* _Problem_:
The expected output is the full data, repeated exactly, without pictures.

* _Supplied information_:
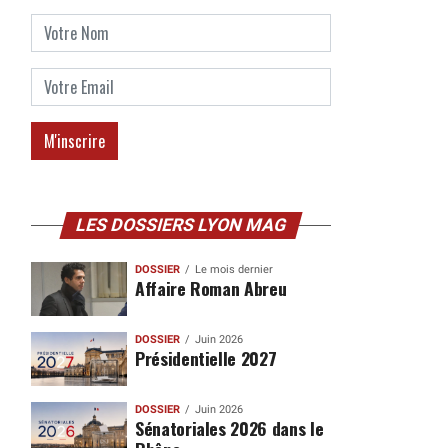
LES DOSSIERS LYON MAG
DOSSIER
Le mois dernier
Affaire Roman Abreu
DOSSIER
Juin 2026
Présidentielle 2027
DOSSIER
Juin 2026
Sénatoriales 2026 dans le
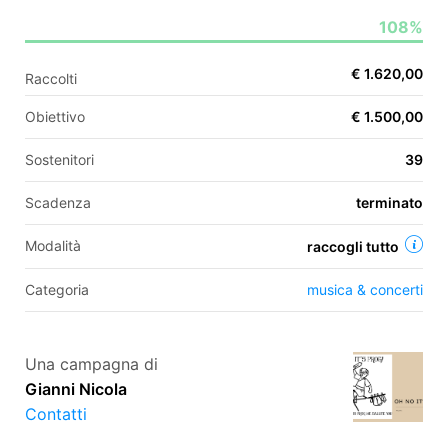
108%
EN
€ 1.620,00
Raccolti
FR
Obiettivo
€ 1.500,00
IT
ES
Sostenitori
39
Scadenza
terminato
Modalità
raccogli tutto
Categoria
musica & concerti
Una campagna di
Gianni Nicola
Contatti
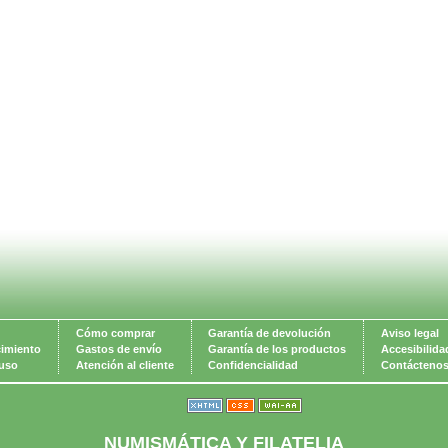
Cómo comprar
Garantía de devolución
Aviso legal
cimiento
Gastos de envío
Garantía de los productos
Accesibilida
 uso
Atención al cliente
Confidencialidad
Contácteno
NUMISMÁTICA Y FILATELIA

* _Exercise response_:
LES DOSSIERS LYON MAG
DOSSIER
Le mois dernier
Affaire Roman Abreu
DOSSIER
Juin 2026
Présidentielle 2027
DOSSIER
Juin 2026
Sénatoriales 2026 dans le
108%
EN
€ 1.620,00
Raccolti
FR
Obiettivo
€ 1.500,00
IT
ES
Sostenitori
39
Scadenza
terminato
Modalità
raccogli tutto
Categoria
musica & concerti
Una campagna di
Gianni Nicola
Contatti
Cómo comprar
Garantía de devolución
Aviso legal
cimiento
Gastos de envío
Garantía de los productos
Accesibilida
 uso
Atención al cliente
Confidencialidad
Contácteno
NUMISMÁTICA Y FILATELIA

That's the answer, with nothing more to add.